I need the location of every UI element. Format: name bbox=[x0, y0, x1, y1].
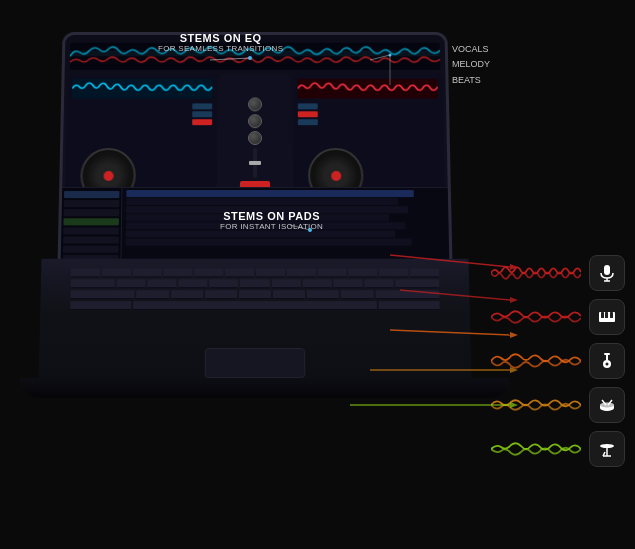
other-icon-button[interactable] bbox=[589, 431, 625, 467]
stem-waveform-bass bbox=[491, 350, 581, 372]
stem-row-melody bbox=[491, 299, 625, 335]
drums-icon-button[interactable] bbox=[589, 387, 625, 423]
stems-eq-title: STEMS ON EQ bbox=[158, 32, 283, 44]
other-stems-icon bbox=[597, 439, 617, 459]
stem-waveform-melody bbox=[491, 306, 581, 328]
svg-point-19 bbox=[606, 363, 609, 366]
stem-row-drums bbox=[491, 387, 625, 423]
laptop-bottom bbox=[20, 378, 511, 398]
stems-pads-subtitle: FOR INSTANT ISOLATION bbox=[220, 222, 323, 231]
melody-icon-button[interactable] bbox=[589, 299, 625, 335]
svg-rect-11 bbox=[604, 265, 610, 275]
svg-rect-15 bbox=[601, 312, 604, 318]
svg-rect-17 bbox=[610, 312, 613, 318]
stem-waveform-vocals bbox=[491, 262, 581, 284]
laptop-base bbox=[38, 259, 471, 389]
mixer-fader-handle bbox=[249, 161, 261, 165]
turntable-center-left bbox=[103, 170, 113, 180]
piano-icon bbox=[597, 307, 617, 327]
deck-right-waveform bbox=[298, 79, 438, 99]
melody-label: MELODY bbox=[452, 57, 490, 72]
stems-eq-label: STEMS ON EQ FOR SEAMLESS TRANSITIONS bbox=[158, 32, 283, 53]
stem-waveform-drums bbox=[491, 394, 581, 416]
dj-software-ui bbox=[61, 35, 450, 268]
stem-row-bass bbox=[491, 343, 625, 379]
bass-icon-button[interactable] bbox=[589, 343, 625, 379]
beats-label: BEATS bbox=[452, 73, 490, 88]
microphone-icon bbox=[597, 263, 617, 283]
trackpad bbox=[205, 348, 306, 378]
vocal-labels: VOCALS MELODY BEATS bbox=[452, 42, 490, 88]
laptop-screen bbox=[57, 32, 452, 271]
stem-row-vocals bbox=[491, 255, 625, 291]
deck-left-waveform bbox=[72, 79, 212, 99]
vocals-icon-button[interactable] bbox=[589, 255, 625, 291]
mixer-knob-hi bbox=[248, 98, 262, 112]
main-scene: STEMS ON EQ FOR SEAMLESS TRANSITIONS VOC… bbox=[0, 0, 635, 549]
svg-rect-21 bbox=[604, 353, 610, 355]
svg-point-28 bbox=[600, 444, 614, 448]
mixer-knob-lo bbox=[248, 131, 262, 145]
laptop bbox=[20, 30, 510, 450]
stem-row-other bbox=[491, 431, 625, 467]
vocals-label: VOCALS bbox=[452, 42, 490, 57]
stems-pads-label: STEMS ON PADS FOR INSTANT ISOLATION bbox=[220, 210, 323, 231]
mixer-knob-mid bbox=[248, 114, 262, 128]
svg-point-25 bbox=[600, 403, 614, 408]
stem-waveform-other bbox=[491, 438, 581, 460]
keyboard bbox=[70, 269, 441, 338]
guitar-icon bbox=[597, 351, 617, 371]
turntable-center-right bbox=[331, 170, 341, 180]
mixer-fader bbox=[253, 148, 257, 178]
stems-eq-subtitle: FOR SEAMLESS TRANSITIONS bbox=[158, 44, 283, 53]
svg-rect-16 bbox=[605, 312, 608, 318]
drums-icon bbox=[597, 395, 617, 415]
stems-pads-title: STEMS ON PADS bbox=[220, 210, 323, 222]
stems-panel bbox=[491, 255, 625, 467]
--
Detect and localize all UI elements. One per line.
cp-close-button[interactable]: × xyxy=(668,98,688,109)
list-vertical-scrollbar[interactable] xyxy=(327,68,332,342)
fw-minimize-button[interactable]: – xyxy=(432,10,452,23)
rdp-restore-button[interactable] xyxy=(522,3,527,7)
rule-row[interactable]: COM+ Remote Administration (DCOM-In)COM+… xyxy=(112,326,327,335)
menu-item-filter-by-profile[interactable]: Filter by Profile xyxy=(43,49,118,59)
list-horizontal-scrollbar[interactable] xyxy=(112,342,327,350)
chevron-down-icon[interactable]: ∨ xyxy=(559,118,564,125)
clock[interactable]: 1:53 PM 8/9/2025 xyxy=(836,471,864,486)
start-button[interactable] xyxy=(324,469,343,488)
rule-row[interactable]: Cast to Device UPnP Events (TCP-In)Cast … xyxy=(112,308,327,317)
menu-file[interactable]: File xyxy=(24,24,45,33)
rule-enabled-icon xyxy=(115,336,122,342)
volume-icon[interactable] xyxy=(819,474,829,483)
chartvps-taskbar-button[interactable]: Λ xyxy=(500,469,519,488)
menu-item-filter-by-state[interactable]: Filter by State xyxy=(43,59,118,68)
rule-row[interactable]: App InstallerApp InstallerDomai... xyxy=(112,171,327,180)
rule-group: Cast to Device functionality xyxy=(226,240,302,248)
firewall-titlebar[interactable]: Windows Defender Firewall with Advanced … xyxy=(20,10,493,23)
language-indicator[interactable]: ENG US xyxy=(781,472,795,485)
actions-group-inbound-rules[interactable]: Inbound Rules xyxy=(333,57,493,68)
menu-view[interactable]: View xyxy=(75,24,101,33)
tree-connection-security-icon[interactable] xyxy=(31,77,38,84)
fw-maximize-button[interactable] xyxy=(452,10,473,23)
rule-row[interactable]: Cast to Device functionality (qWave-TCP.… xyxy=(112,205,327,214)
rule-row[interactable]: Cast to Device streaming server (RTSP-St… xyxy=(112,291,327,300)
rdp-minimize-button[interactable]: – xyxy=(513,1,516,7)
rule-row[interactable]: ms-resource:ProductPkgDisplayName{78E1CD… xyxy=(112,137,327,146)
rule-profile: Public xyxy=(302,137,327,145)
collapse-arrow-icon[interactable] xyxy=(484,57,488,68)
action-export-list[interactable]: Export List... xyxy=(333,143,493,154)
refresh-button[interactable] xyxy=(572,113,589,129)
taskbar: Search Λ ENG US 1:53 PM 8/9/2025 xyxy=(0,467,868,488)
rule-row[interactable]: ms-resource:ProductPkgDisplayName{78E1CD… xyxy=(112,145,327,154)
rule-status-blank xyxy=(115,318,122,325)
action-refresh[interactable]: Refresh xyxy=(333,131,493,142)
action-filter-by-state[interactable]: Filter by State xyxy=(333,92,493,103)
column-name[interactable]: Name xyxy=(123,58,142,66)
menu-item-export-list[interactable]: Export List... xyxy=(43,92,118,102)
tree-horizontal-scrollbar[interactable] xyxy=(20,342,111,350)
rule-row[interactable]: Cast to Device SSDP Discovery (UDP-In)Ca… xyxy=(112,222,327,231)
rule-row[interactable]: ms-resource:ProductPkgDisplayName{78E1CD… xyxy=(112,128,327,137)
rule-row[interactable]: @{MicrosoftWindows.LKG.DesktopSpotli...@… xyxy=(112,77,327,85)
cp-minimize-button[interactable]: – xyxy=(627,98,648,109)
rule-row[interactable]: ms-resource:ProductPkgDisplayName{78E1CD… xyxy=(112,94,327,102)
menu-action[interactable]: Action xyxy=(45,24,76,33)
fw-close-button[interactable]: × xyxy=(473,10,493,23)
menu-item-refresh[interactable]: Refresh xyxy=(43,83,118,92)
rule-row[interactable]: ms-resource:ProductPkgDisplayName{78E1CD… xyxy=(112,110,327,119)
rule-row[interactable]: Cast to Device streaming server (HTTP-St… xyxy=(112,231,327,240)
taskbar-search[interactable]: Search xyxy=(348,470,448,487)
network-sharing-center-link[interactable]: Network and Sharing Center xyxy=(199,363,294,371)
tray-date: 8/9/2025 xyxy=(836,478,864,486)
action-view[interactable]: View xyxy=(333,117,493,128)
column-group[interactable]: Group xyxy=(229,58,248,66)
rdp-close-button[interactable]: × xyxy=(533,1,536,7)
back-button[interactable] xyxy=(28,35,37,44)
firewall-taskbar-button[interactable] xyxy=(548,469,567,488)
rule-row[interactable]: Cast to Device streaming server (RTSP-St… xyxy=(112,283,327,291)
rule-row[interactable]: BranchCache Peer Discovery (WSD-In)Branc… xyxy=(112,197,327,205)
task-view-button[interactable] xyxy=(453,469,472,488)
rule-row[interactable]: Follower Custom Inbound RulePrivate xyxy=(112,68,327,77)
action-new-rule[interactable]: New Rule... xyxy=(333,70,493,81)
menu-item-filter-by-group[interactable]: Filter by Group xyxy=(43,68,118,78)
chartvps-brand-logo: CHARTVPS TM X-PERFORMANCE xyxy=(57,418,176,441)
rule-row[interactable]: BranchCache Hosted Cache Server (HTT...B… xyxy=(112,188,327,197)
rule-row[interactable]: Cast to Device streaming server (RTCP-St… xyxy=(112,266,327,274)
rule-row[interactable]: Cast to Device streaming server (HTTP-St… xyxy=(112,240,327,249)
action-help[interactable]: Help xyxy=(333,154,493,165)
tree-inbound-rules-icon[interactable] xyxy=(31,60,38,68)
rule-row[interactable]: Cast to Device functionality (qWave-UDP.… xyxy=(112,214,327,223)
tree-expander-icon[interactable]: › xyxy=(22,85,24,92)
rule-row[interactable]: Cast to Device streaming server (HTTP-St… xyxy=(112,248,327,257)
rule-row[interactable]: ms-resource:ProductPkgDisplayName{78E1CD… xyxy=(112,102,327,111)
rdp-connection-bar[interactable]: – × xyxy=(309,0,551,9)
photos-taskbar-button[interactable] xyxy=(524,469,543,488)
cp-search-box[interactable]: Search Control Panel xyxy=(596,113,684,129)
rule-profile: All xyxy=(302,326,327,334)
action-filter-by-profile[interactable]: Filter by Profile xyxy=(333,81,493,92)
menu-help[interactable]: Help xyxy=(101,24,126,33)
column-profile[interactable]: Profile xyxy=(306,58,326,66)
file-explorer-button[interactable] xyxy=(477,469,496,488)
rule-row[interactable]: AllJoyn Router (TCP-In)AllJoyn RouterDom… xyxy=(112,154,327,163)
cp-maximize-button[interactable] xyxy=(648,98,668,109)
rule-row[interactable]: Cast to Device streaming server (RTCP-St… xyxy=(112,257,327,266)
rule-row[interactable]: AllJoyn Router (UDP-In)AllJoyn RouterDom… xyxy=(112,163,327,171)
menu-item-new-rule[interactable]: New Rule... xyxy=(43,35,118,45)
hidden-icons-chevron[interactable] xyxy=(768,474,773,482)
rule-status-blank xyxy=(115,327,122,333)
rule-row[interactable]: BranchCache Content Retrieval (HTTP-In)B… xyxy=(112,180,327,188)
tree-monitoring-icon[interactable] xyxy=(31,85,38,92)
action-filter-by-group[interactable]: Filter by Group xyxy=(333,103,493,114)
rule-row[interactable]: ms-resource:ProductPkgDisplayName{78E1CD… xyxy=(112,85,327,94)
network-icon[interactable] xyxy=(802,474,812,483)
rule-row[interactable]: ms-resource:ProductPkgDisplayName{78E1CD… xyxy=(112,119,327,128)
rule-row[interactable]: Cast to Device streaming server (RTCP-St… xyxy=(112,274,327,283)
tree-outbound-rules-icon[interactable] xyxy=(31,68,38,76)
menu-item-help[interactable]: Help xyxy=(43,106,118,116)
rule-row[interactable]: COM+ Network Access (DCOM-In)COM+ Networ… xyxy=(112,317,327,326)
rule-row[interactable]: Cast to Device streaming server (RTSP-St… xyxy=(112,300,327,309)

### DESCRIPTION OF THE TASK
Would you copy out every line in the records that includes the string "minimize"?

### SOLUTION
fw-minimize-button[interactable]: – xyxy=(432,10,452,23)
rdp-minimize-button[interactable]: – xyxy=(513,1,516,7)
cp-minimize-button[interactable]: – xyxy=(627,98,648,109)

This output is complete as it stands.